L'Allemagne, soutenue par de nombreuses associations caritatives, a fourni d'importants efforts d'intégration de ces nouvelles populations. En 2016, 36 entreprises, aujourd'hui rejointes par plus de 200 autres comme Deutsche Telecom, Deutsche Bank, ou Lufthansa, ont monté l'initiative « Wir zusammen » (« tous ensemble ») pour favoriser l'embauche des migrants. La Deutsche Post (poste allemande), dont le marché de la livraison est grandissant, a ainsi, à elle seule, embauché près de 5 000 réfugiés. D'autres, comme Volkswagen, ont organisé des programmes de cours de langue allemande et proposé un accompagnement d'intégration. Ces initiatives sont également motivées par le manque de main-d'œuvre inhérent au vieillissement de la population allemande. Ainsi, en 2021, environ la moitié des migrants en âge de travailler avaient trouvé un emploi.
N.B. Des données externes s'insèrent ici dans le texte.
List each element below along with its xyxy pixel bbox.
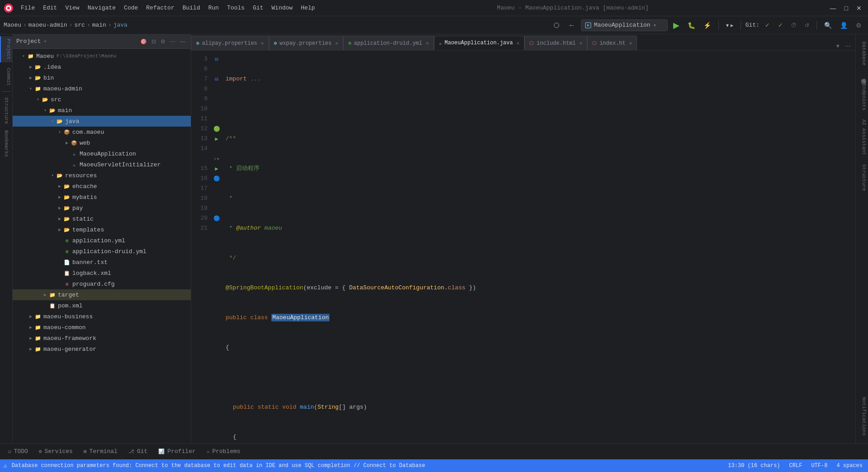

Toutefois, la politique migratoire reste un débat épineux dans le pays. Le mécontentement d'une partie de la population explique en partie le succès retentissant de l'AfD, principal parti d'extrême-droite, opposé à l'immigration et à l'Union européenne. Face à ces critiques et à la recrudescence d'immigration clandestine, le chancelier Olaf Scholz a pour la première fois depuis 2015, tourné le dos à la « Willkommenskultur », la culture de l'accueil allemande. Celui-ci s'est donc lancé, fin 2023, dans une politique d'expulsion des immigrés clandestins, et a même rétabli un contrôle temporaire aux frontières.
La transition énergétique
Un des enjeux majeurs pour l'Allemagne d'aujourd'hui est la transition énergétique, connue sous le terme d'Energiewende. Initiée au début des années 2000 et intensifiée après la catastrophe nucléaire de Fukushima en 2011, cette politique vise à réduire la dépendance aux énergies fossiles et nucléaires, au profit des énergies renouvelables. Le gouvernement allemand a mis en place des objectifs ambitieux : atteindre 80 % de l'électricité produite à partir de sources renouvelables d'ici 2030 et la neutralité carbone d'ici 2045. Pour amorcer ce virage, l'Allemagne s'appuie principalement sur la biomasse ainsi que sur l'énergie éolienne et solaire. Pour l'instant, le pari s'annonce un succès : en 2023, plus de 50 % de l'électricité provenait de sources renouvelables. Finalement, en avril de la même année, le pays a fait fermer ses trois dernières centrales nucléaires.
Seulement, la guerre en Ukraine a mis en lumière la forte dépendance de l'Allemagne aux approvisionnements de gaz russe, et causé une hausse importante des prix de l'énergie. Au-delà de son impact sur l'énergie, l'abandon du nucléaire est aussi au centre des débats outre-Rhin pour son impact social. Les installations, qui se concentrent souvent dans les zones rurales, deviennent un sujet de discorde entre habitants des campagnes, défavorables à ces transformations, et habitants des villes, les soutenant pour des raisons écologiques et économiques.